Así por ejemplo tenemos a Taiwán, una súper potencia esencial en el engranaje tecnológico global. Su caída no beneficiaría a nadie sin provocar un daño sistémico de repercusiones incalculables. Por eso no se invade. No se la protege por principios, sino por dependencia. Taiwán es intocable porque sostiene al mundo que la amenaza. El famoso muro de silicio de Taiwán la hace prácticamente invulnerable.
Cuba hace décadas que dejó de ser un objetivo militar. Desde la crisis de los misiles, la isla quedó fijada como un trauma histórico. Invadirla sería agarrar una brasa que nadie quiere tocar. A Cuba se le castiga, se le asfixia, se le amenaza, pero no se ocupa. Cuba no es un botín, es un símbolo agotado que tras la captura de Maduro pierde aún más importancia y de ahí que Donald Trump esté apostando en su implosión.
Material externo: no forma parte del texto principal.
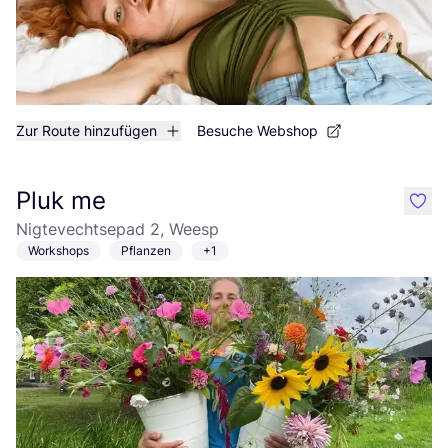
Zur Route hinzufügen
Besuche Webshop
Pluk me
like
Nigtevechtsepad 2, Weesp
Workshops
Pflanzen
+1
En cambio, Venezuela es jugosamente tentadora. Tiene hartos recursos naturales, posición geográfica privilegiada y mucho peso simbólico regional. No es imprescindible, pero sí muy rentable. Por eso vive en un estado de amenaza permanente, codiciada y anhelada por las potencias del mundo, siendo demasiado valiosa para ser ignorada. Por ello Venezuela no está invadida, está asediada.
Empero Nicaragua al no sostener mercados, al no equilibrar sistemas y al no simbolizar epopeyas vigentes la hace totalmente insignificante. No amenaza, no seduce, no convoca. Su tragedia no tiene épica ni rédito. Y eso la condena.
Nicaragua es hoy un Estado paria, incluso, para los propios países de izquierda, su gobierno no puede ser defendido sin incomodar ni exaltado sin caer en el cinismo. Defenderla implicaría aceptar que el relato revolucionario se quebró, que el lenguaje de la liberación fue sustituido por el férreo control, que la historia dejó de avanzar y empezó a repetirse como farsa.
Nicaragua no es invadida porque no hace falta. Tampoco es defendida porque no conviene. Se la deja sola, atrapada en una especie de limbo moral donde nadie quiere mirarla demasiado tiempo. No genera sanciones ejemplares ni campañas multitudinarias. No ocupa titulares prolongados. Su dolor no moviliza.
En el fondo, no sobreviven los más justos, ni los más sufrientes, ni los más dignos, sobreviven los relevantes. Y Nicaragua, para el mundo actual, no lo es. Nadie necesita este país. De allí que el tal Laureano ande por todo el mundo, con la escritura de Nicaragua bajo el brazo, ofreciéndola en una subasta global donde nadie puja, ni siquiera China, a quién se la intentan meter como supositorio.
Así, mientras unos países arden y otros resisten, Nicaragua simplemente se apaga, sin épica, sin redención, sin testigos suficientes. Y quizá esa sea la condena más dura, no ser derrotada por la fuerza, sino borrada por el desinterés. Por ello, entre más irrelevante es Nicaragua más poderosa e intocable es la tirana del Carmen.
El autor es nicaragüense exiliado en España.